The Reserve Bank of Australia will be meeting tomorrow for the final time this year, and while some are hoping for an interest rate drop in time for Christmas, it’s looking likely that interest rates will remain unchanged.
This year, we’ve all been left wondering how low rates could go, but while rates didn’t drop as low as some expected, we did see two rate decreases of 0.25% each in February and May, bringing the cash rate to a record low of 2%.
A few have tipped for an interest rate drop or two next year, but homeowners need to remember that just because the RBA lowers interest rates, it doesn’t mean that lenders will follow, as we have seen this year with Westpac, CommBank, NAB, ANZ and a large number of non-major lenders all making the move to lift their rates independently of the RBA.
For this reason, it’s worth keeping an eye on the interest rates you’re paying. According to a survey conducted by Mortgage Choice, one in five first homebuyers don’t know that lenders can raise their interest rates independently of the RBA.

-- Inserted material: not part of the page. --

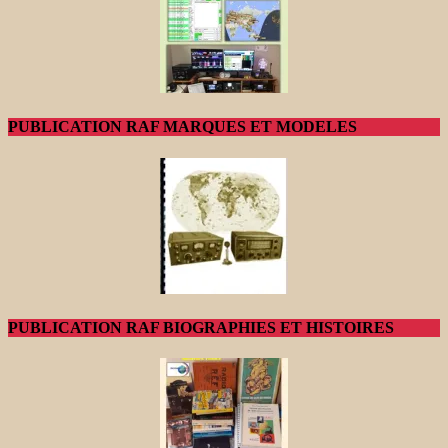
PUBLICATION RAF MARQUES ET MODELES
PUBLICATION RAF BIOGRAPHIES ET HISTOIRES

It’s generally not common for lenders to move out-of-cycle to the RBA, however it can be argued that a rise in interest rates has been a good thing in helping to cool down overheated real estate markets in Australia.
However, it also means that some mortgage holders might be paying more on their home loans than they need to be, with not all lenders having chosen to raise their rates. Mortgage holders should take the time to periodically check their rates and fees and compare it with what else is available on the market to see if there are any savings to be made. If you need assistance then Professionals Finance can help you find the best home loan package to suit your needs.
It will be interesting to see where interest rates will go next year, but hopefully if they do drop then homeowners will see some of the savings too.
Where do you think interest rates are headed? Will they change at tomorrow’s RBA meeting?